Excited mother, Nomvelo Mbenya, whose child will be starting Grade One at Kingsway Christian School, said she did not feel the pinch, as she had done some of her child’s shopping in December.
“It is my first time doing school shopping and this is actually my last bit. It’s wise for parents to do their shopping before everyone flocks to the shops to buy.
“It is much more convenient,” said Mbenya.
Michelle Bartosch, a mother of a Grade 11 pupil at Selborne College, said prices had gone down compared to previous years.
“Every year my son needs new school clothes and this year they were much cheaper than last year. Either way, we just have to buy,” she said.
Although some parents said they had observed a decrease in prices, Kingons clothing store owner, Mark Kingon, said the rise and fall of the rand had an impact on the price of school uniforms.
“When the rand tumbled some time ago the price of school uniforms went up two or three times more than normal. People now feel like it’s not much more than the previous years,” he said.
He said very few families were taking advantage of the early shoppers’ discounts that were offered late last year.
“The best time to buy uniform is in November and December when it is at its cheapest.
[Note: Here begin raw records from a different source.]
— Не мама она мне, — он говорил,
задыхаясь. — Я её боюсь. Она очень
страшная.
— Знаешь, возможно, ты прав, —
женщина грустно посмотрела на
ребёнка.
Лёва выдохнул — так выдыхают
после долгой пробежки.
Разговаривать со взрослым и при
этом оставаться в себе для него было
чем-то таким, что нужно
These discounts are actually targeted at people who know they will be spending a lot of money,” said Kingon.
Some schools, however, require children to buy school branded items at the school shop, which can cost three times more than the price charged by retailers.
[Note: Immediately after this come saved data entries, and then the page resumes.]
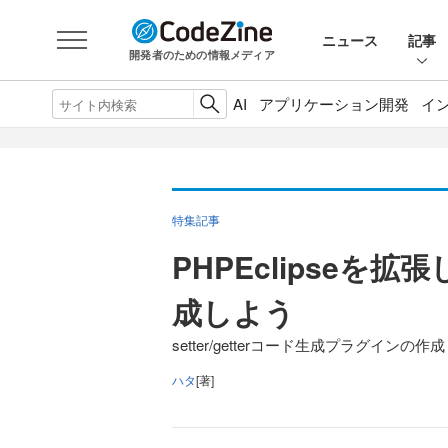
ニュース
記事
開発者のための情報メディア
AI
アプリケーション開発
イ
特集記事
PHPEclipseを拡
成しよう
setter/getterコード生成プラグインの作成
ハタ
[著]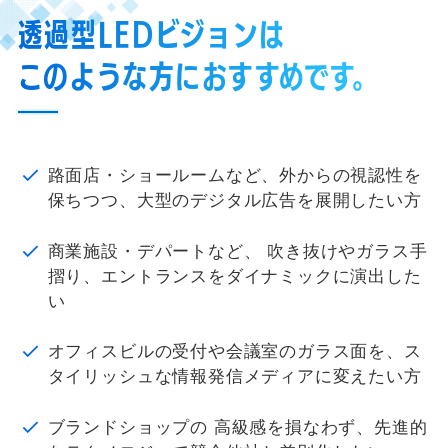
透過型LEDビジョンは
このような方におすすめです。
路面店・ショールームなど、外からの視認性を
保ちつつ、大型のデジタル広告を展開したい方
商業施設・デパートなど、 吹き抜けやガラス手
摺り、エントランスをダイナミックに演出した
い
オフィスビルの受付や会議室のガラス面を、ス
タイリッシュな情報発信メディアに変えたい方
ブランドショップの 高級感を損なわず、先進的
Dispatch checked one East London school’s price list and found that a school branded shirt costs R80, while a similar shirt at Pep stores cost R36.99.
Some schools do not provide stationery and a parent with a child going to school on Wednesday might find themselves forking out more than R700 on stationery alone.
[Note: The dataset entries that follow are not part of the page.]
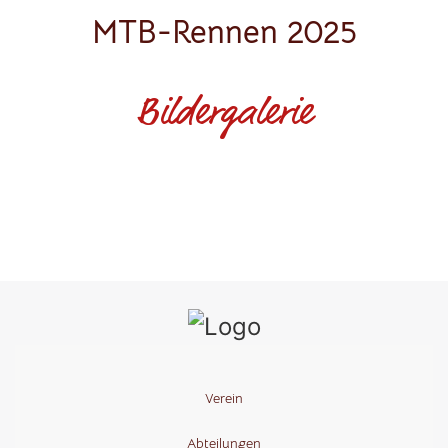
MTB-Rennen 2025
Bildergalerie
Verein
Abteilungen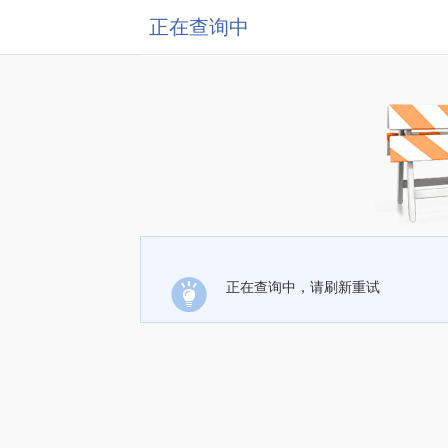
正在查询中
正在查询中，请刷新重试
The Saturday Dispatch got hold of stationery lists from four East London schools from Grade three to Grade 12 and checked prices at four stationery stores. The average cost was R720.
East London stationery and uniform shops were abuzz yesterday, with parents and children doing last-minute shopping.
Janine Donaldson, a mother of a Grade seven pupil at Hudson Park Primary said although her son would be using some of the stationery from last year, her bill yesterday was still higher than last year.
“You don’t have to buy everything on the list, but for every grade the children are expected to have different things. The higher the grade, the more expensive the items they are expected to get,” she said.